83rd Annual

Thursday, 13 February 2003: 9:00 AM
Air-sea interaction processes observed from buoy and propagation measurements during the RED Experiment
Paul A. Frederickson, NPS, Monterey, CA; and K. L. Davidson, K. D. Anderson, S. M. Doss-Hammel, and D. Tsintikidis
Poster PDF (495.5 kB)
The Naval Postgraduate School (NPS) deployed its research ‘flux’ buoy off Oahu, Hawaii, during the recent Rough Evaporation Duct (RED) Experiment conducted in August-September 2001. The buoy was moored at the midpoint of a 10 km optical transmission path between the Research Platform FLIP and the Oahu coast. Microwave propagation measurements were also made from FLIP along a different path. Measurements of mean meteorological properties, air temperature and humidity at four height levels, direct turbulent fluxes and surface wave characteristics were obtained from the flux buoy simultaneously with optical transmission and scintillation data. These data provide excellent information for examining air-sea interaction phenomenon, such as surface wave effects on fluxes, vertical profiles and aerosol concentrations, as well as the resulting effects on optical and microwave propagation.

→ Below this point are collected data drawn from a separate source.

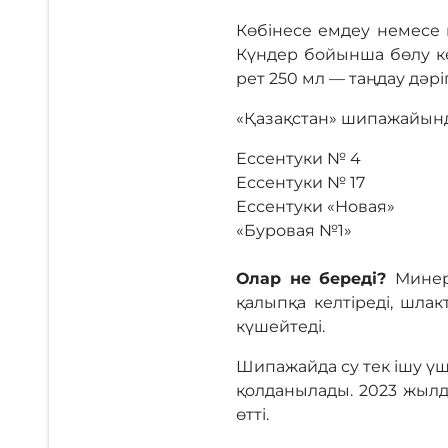
Көбінесе емдеу немесе 
Күндер бойынша бөлу кел
рет 250 мл — таңдау дәр
«Қазақстан» шипажайынд
Ессентуки № 4
Ессентуки № 17
Ессентуки «Новая»
«Буровая №1»
Олар не береді?
Минер
қалыпқа келтіреді, шлак
күшейтеді.
Шипажайда су тек ішу үші
қолданылады. 2023 жыл
өтті.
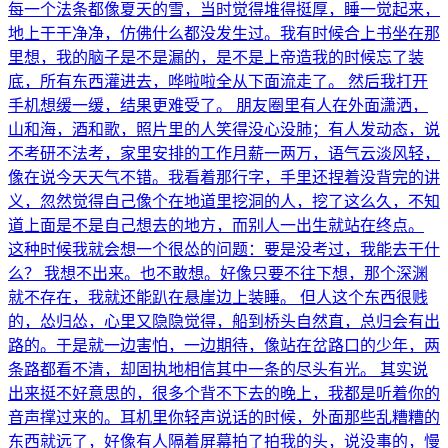
每一个法条都像夏天的雪，当时觉得堆得挺厚，睡一觉起来，
地上干干净净，仿佛什么都没发生过。我有时候合上书坐在那
里想，我的脑子是不是漏的，是不是上帝造我的时候忘了装
底，所有东西灌进去，哗啦啦全从下面流走了。 然后我打开
手机想缓一缓，结果更难受了。 朋友圈里有人在外面潇洒，
山和海，酒和歌，照片里的人笑得没心没肺；有人发动态，说
不考研不法考，家里安排的工作月薪一两万，语气云淡风轻，
像在说今天天气不错。我看着那行字，手里还捏着没背完的讲
义，忽然觉得自己像个在地道里挖洞的人，挖了这么久，不知
道上面是不是自己想去的地方，而别人一出生就站在终点。
这种时候我就会想一个很怂的问题：要是没考过，我能去干什
么？ 我想不出来。也不敢想。好像只要不往下想，那个深渊
就不存在，我就还能趴在悬崖边上装睡。 但人这个东西很贱
的，怂归怂，心里又隐隐觉得，船到桥头自然直，总归会有出
路的。于是就一边害怕，一边期待，像站在岔路口的少年，两
条路都看不清，却固执地相信其中一条的尽头有光。 其实说
出来挺不好意思的，很多个背不下去的晚上，我都是听着你的
音声撑过来的。耳机里你轻声说话的时候，外面那些乱糟糟的
东西就远了，好像有人隔着屏幕拍了拍我的头，说没事的，慢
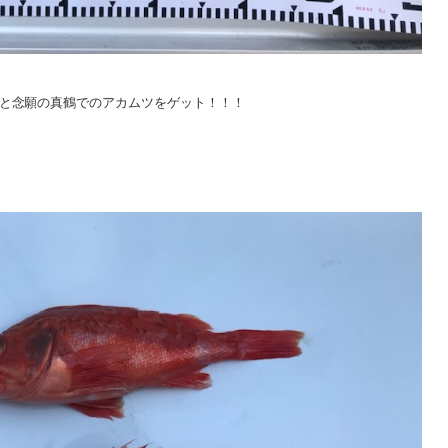
と念願の真鶴でのアカムツをゲット！！！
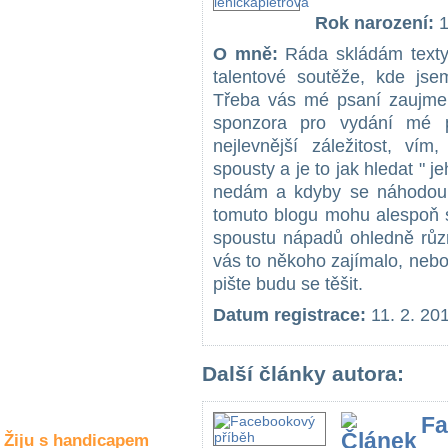
Společné zájmy
Rok narození:
1
a volný čas
O mně:
Ráda skládám texty,
talentové soutěže, kde jse
Kultura a akce
Třeba vás mé psaní zaujme,
sponzora pro vydání mé p
nejlevnější záležitost, ví
Rozhovory
spousty a je to jak hledat " j
a příběhy
osobností
nedám a kdyby se náhodou 
tomuto blogu mohu alespoň 
Sport
spoustu nápadů ohledně růz
zdravotně
postižených
vás to někoho zajímalo, nebo b
pište budu se těšit.
Žiju s humorem
Datum registrace:
11. 2. 20
Další články autora:
Fa
Žiju s handicapem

The near-horizon propagation data themselves are useful for providing information regarding the characteristics of the marine atmospheric surface layer. For example, near-horizon microwave propagation depends primarily on the vertical humidity and temperature structure in the lower atmosphere. Optical propagation depends primarily on the vertical temperature profile, turbulent intensity and aerosol concentrations along the path. Therefore, having simultaneous meteorological and propagation data available provides more complete information for air-sea interaction studies than the sum of the two measurement components obtained individually.

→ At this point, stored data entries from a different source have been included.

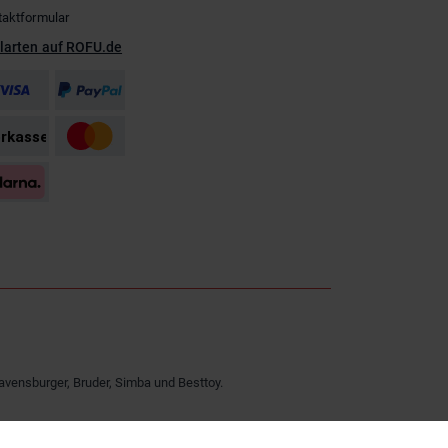
taktformular
larten auf ROFU.de
avensburger, Bruder, Simba und Besttoy.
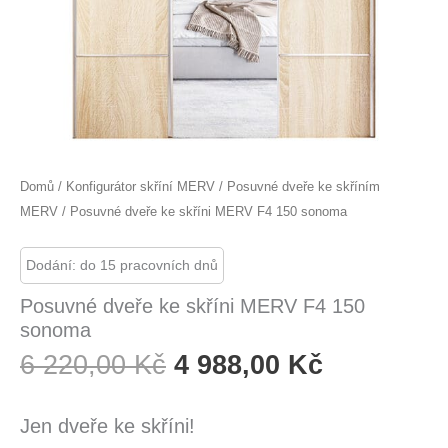
Domů
/
Konfigurátor skříní MERV
/
Posuvné dveře ke skříním
MERV
/ Posuvné dveře ke skříni MERV F4 150 sonoma
Dodání: do 15 pracovních dnů
Posuvné dveře ke skříni MERV F4 150
sonoma
Původní
Aktuální
6 220,00
Kč
4 988,00
Kč
Cena
Cena
Byla:
Je:
Jen dveře ke skříni!
6
4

In this presentation we will examine the applicability of Monin-Obukhov similarity (MOS) theory scaling over the wavy ocean surface in terms of structure parameter functions and vertical scalar profiles. Direct turbulence measurements of the temperature scaling parameter, CT2, will be compared with estimates obtained from mean meteorological measurements using MOS-based bulk models and optically-derived Cn2 observations, to attempt to determine under which meteorological and surface wave conditions MOS scaling is valid and when it begins to break down. The near-surface profiles of temperature and humidity will be examined using the directly measured profiles obtained on the NPS buoy, as well as information gleaned from the microwave and optical propagation data. The surface wave spectra data obtained from the flux buoy will be used to determine the possible effects of ocean waves in modifying MOS scaling theory from the traditional forms derived from over-land observations.